The traditional method of an inquiry into the search box is followed by:
- Search through the search engine database
- Identification of relevant web pages
- Display of Search Engine Result Page (SERP)
All search engines strive to provide the service of delivering relevant pages from the World Wide Web but the manner in which listings are generated differ based on the kind of search engine and algorithms used. The main types of search engines and how they work are:
- Crawler based Search Engine: These search engines have three primary components in general:
- The Crawler or Spider: Spiders are software agents or robots deployed to travel through the web and generate a list of words as phrases together with where they occur (URL) – a process called crawling. The spiders begin at popular pages or heavily used servers and follow every link available at the site. In this way, the spiders penetrate through the web to flood the database of the search engine. The spiders return to these sites at regular intervals to look for updates. The dynamic world of the Web is continuously being crawled by these walkers to keep the engines running efficiently.
- The Indexer: All information retrieved by the spiders in the database – the list of phrases along with the URL is encoded and organized into a comprehensible structure called the index. The data structure generally used for this is a hash table, hashmap or inverted index. The inverted index data structure is efficient in keyword-based queries and makes information retrieval convenient, much like the index found at the end of most textbooks. The indexer thus stores words together with their occurrence in various locations and weights assigned (say based on the frequency of occurrence) in an organized structure ready for retrieval.
- The Query Processor: This final component accepts the query for the search and probes through millions of entries in the index to find relevant matches. Search engines employ different computational techniques to determine the relevance of various pages that are then ranked based on page ranking algorithms and finally rendered to the user. The ranking system employed by the algorithms is dependent on various query-dependent factors (such as word count frequency, language of the document, geographical location) and query independent factors (such as popularity of document, quality of document). The final rendered SERP consists of both processed search results and paid search results.

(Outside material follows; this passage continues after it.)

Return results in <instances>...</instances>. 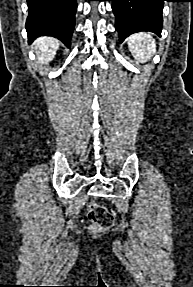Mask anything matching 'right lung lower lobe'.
<instances>
[{"label": "right lung lower lobe", "instance_id": "obj_1", "mask_svg": "<svg viewBox=\"0 0 193 287\" xmlns=\"http://www.w3.org/2000/svg\"><path fill=\"white\" fill-rule=\"evenodd\" d=\"M26 30L31 43L39 36H53L70 47L75 26L76 0H27Z\"/></svg>", "mask_w": 193, "mask_h": 287}]
</instances>
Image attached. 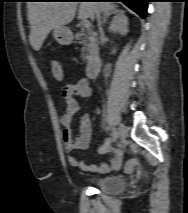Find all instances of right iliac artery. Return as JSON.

Bing, Yahoo, Baidu, Yandex, DuckDuckGo, AOL and Ask all fall under this category of search engines.
- Human powered Directories: Next we have directory-based operations where the web links are organized into catalogs or subject directories, much like the front index in a textbook. As opposed to traditional automation, this engine harnesses human power for this categorization. The search takes place in this directory, built of websites and short descriptions. In most cases, an actual person searches through existing websites, reviews it and adds it to the directory along with the description. The various pages are sorted into topics to create a hierarchical structure with similar pages being clubbed together under the same topic and ranked based on relevance. The user search query is returned with a list of most favorable and intended description from this directory. Along with the directory search results, the final listing comprises of paid results as well which are again ranked. Any discrepancies in relevance are avoided as a dedicated human-based task force determines the web results instead of complex algorithms. The emphasis here lies on the relevance of response as the search query renders limited to web pages as opposed to traditional engines, which return thousands of web pages for a given query.
Open Directory, LookSmart, Chacha, Mahalo and even Yahoo at one point belonged to this group of search engines.

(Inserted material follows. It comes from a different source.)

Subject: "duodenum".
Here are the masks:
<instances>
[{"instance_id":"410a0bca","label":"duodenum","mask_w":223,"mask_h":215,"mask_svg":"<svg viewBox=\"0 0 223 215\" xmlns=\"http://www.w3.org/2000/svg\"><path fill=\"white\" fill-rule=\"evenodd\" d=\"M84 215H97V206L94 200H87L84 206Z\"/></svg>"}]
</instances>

- Hybrid Search Engine: Both search engine techniques described above are opposing in their functioning and each has its own benefits. A crawler-based search engine works well for specific queries but is not as effective in providing relevant results in case of general queries. A human directory, however, provides better results in case of general queries but is unable to offer the same efficiency in case of specific queries. Thus a hybrid search engine as the name suggests combines both crawler-based search engine and directory results.
Yahoo, MSN, and Google employ this technique to render their search results.

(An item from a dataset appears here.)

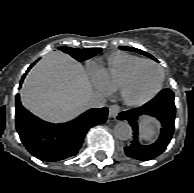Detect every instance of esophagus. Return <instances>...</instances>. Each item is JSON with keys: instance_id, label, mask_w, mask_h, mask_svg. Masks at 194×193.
Here are the masks:
<instances>
[{"instance_id": "1", "label": "esophagus", "mask_w": 194, "mask_h": 193, "mask_svg": "<svg viewBox=\"0 0 194 193\" xmlns=\"http://www.w3.org/2000/svg\"><path fill=\"white\" fill-rule=\"evenodd\" d=\"M120 112V107L118 105H111L109 107V117L115 118Z\"/></svg>"}]
</instances>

- Meta Search Engine: These take the results of all other search engines and combine them to create a larger listing of results. By gathering the results simultaneously from the indexes of third-party search engines, these engines gather a wide range of pages. These results are processed, ranked and presented to the user. However, the number of results for a given query by this method after redundancy removal is meager and does not fully meet the user requirements.
Dogpile, Metaseek, and Savvysearch are a few examples of such meta search engines.
Besides the above-mentioned search engines, various other types of search techniques are attempting to gather user attention such as WolframAlpha – the computational search engine and Swoogle the Semantic Search Engine. With the massive extent of the World Wide Web, search engines are constantly revving to deliver instant, hassle-free and relevant responses to our incessant queries.